Debt and Donation.

05.13.2010, 5:38 PM

This post is in response to Elizabeth Marquardt’s post: Protecting Egg Donor Workers From Themselves. Here is me singing about the grief of finally realizing what it means to create a life- and not getting to meet that child.

I admit a little shame at having sold my eggs. I feel like I’ve let down the Donor-conceived community. But I’d like to illustrate my motivations with honesty. If there’s one thing this industry of buying and selling children is missing, it’s honesty.
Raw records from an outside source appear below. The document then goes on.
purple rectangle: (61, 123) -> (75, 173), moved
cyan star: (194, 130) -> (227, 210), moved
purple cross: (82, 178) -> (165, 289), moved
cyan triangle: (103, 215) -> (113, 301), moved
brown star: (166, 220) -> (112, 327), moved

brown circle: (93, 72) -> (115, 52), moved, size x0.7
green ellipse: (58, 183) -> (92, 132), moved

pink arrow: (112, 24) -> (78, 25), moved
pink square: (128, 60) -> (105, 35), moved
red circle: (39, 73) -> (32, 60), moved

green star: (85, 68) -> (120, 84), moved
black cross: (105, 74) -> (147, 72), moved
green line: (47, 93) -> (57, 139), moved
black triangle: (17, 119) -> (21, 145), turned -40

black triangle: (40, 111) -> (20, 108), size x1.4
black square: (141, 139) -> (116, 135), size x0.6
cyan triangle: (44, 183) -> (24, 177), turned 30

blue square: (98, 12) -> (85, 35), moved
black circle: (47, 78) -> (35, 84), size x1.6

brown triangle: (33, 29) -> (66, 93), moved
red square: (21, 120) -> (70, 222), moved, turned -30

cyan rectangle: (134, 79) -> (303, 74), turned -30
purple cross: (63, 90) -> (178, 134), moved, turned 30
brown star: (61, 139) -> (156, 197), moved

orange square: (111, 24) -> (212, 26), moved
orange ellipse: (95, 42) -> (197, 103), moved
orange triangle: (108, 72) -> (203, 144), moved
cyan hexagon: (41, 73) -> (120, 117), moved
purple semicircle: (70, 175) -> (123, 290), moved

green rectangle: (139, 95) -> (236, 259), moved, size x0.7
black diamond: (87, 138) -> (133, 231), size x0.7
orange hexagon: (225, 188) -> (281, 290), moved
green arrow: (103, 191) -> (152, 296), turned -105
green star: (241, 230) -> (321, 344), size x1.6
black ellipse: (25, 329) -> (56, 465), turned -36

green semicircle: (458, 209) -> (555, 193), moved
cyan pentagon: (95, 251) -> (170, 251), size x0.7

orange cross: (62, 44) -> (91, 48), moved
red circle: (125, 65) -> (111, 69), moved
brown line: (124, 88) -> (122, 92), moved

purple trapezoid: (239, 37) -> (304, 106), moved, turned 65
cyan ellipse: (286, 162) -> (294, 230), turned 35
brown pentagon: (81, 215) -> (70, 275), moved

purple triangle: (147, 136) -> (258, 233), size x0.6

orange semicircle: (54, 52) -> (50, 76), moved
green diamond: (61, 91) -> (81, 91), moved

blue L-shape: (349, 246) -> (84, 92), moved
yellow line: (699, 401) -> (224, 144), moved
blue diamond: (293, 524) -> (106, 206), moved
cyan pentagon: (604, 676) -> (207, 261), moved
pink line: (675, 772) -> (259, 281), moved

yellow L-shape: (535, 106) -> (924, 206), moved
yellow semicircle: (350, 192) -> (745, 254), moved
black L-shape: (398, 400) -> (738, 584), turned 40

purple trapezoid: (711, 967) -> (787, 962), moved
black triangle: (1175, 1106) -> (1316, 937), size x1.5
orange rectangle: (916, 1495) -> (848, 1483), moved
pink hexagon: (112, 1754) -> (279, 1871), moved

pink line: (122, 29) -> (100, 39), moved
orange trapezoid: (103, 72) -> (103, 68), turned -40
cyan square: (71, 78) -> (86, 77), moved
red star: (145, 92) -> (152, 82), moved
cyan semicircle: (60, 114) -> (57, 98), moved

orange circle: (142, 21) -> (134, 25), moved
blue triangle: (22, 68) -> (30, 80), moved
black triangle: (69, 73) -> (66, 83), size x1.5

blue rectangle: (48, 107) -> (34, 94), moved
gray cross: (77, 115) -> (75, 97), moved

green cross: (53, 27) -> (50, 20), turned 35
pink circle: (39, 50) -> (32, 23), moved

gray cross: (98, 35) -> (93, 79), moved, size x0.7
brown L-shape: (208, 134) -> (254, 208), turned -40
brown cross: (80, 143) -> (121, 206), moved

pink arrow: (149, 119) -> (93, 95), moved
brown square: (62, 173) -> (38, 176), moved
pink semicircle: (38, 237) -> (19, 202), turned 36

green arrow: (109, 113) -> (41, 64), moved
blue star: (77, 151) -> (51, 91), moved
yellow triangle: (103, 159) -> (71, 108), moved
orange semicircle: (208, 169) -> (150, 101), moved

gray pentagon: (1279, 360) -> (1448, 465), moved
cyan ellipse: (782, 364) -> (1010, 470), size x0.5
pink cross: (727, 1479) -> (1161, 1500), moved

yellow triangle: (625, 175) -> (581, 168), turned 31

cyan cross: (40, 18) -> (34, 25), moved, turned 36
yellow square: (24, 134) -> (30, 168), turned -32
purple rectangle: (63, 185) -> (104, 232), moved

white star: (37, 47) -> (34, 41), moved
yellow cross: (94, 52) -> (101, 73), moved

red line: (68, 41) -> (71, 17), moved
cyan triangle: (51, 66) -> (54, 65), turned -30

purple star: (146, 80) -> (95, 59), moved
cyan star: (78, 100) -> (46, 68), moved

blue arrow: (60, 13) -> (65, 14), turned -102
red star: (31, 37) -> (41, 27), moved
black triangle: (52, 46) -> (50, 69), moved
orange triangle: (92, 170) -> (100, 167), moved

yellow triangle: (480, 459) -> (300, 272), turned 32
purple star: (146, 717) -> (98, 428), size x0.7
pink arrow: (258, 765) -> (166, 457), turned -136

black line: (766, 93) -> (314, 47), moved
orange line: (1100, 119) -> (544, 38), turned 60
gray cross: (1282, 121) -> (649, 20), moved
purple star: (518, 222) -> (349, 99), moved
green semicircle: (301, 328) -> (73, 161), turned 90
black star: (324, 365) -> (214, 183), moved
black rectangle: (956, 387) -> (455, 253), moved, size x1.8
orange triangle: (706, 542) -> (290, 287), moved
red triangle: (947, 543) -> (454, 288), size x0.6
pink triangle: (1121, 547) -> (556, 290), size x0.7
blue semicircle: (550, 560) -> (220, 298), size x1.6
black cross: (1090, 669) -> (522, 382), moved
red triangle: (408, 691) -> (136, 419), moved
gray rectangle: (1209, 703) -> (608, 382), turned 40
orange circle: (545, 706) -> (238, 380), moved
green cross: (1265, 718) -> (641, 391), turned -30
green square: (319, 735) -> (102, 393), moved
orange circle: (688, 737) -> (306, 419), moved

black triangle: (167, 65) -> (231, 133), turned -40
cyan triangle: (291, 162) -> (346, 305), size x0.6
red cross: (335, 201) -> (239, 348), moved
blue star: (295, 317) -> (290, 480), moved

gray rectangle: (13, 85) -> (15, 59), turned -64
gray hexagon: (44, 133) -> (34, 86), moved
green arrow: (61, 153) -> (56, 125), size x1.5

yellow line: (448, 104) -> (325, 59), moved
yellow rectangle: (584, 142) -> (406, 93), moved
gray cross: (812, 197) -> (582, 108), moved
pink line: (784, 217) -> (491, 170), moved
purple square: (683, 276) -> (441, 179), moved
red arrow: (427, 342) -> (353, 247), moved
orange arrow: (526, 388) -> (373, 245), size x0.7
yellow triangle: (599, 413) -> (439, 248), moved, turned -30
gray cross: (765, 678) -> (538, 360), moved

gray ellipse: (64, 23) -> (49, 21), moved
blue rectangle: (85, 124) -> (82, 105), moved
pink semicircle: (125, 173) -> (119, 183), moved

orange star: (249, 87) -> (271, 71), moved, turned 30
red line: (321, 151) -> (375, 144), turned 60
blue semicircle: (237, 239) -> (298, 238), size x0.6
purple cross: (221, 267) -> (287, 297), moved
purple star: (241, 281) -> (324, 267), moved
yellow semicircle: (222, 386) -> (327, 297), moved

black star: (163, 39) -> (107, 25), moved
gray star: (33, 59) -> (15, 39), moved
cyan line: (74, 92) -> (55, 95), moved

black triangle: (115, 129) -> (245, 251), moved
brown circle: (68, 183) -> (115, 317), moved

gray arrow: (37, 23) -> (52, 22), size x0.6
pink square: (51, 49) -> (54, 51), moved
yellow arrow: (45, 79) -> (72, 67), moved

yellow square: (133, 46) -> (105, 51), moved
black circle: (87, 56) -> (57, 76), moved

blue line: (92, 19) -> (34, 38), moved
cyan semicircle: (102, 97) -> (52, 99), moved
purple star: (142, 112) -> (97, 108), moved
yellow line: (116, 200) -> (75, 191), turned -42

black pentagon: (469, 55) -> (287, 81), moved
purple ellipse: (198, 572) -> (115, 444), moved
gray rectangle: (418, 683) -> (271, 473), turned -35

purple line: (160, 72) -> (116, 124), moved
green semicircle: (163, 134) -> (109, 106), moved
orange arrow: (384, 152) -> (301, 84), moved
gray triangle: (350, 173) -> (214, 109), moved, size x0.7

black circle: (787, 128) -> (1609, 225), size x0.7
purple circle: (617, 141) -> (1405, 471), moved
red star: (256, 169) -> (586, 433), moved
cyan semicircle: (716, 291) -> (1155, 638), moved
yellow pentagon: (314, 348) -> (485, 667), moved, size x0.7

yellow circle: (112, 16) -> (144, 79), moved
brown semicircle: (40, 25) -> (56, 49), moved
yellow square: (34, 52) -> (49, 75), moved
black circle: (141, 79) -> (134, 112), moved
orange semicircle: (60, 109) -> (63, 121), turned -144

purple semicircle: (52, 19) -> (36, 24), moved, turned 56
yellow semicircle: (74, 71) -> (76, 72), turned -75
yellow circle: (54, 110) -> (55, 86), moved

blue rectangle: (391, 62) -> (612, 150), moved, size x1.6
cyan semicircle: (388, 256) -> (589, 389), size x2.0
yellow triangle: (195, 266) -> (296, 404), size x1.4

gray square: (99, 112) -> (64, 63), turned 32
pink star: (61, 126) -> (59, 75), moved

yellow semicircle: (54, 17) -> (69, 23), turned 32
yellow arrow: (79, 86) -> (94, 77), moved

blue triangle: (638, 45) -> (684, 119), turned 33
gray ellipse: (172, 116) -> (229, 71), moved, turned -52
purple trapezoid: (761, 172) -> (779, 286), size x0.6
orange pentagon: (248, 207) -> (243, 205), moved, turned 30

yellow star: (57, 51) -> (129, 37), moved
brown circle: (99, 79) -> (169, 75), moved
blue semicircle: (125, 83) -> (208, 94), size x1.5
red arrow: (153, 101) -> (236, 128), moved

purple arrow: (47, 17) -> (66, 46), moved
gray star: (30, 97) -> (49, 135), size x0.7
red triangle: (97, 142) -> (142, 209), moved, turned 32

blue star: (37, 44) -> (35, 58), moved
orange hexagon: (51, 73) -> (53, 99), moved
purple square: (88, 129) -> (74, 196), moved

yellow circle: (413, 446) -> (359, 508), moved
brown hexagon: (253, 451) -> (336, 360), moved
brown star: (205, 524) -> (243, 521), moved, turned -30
When I was twenty years old I was in college full-time. I was working two days a week as a waitress in San Francisco and with that money and the wonders of consumer credit cards I was able to go out on the weekends, pay for gas and car insurance, and maintain a wardrobe decent for a precocious young professional. All of my rent and tuition was being taken care of through student loans. In the middle of the semester my mom let me know that she found an extended profile on my biological father. Turns out he was Polish! (Check out my earlier post). This new bit of information (and some other small details too) upset my life in a powerful way. I figured out that I had about three weeks between spring and summer sessions that I could use to travel. So using my credit card, at an interest rate of over 20%, I bought a ticket to Poland- the land of my father! I had to go. I had to see where my ancestors came from. I would have hitch-hiked and swam over if I had to, but it seemed a lot easier just to charge it.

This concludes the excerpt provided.